Exercise data:
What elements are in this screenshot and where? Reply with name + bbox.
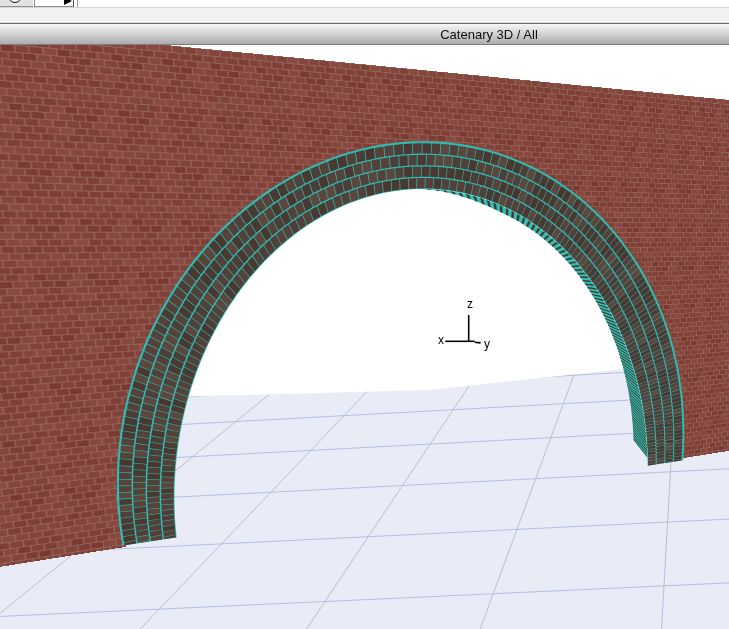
svg-text:y: y: [484, 337, 490, 351]
svg-text:x: x: [438, 333, 444, 347]
svg-text:z: z: [467, 297, 473, 311]
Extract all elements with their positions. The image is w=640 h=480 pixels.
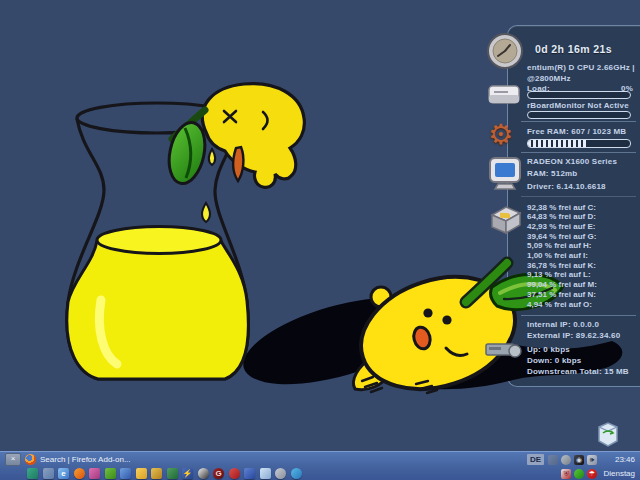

Aim of the task: Print each line above exactly as it appears, excluding all images.

Written solution:
What elements are in this screenshot and where? Reply with name + bbox.
svg-text:y: y: [484, 337, 490, 351]
svg-text:x: x: [438, 333, 444, 347]
svg-text:z: z: [467, 297, 473, 311]
Extract all elements with their positions. The image is w=640 h=480 pixels.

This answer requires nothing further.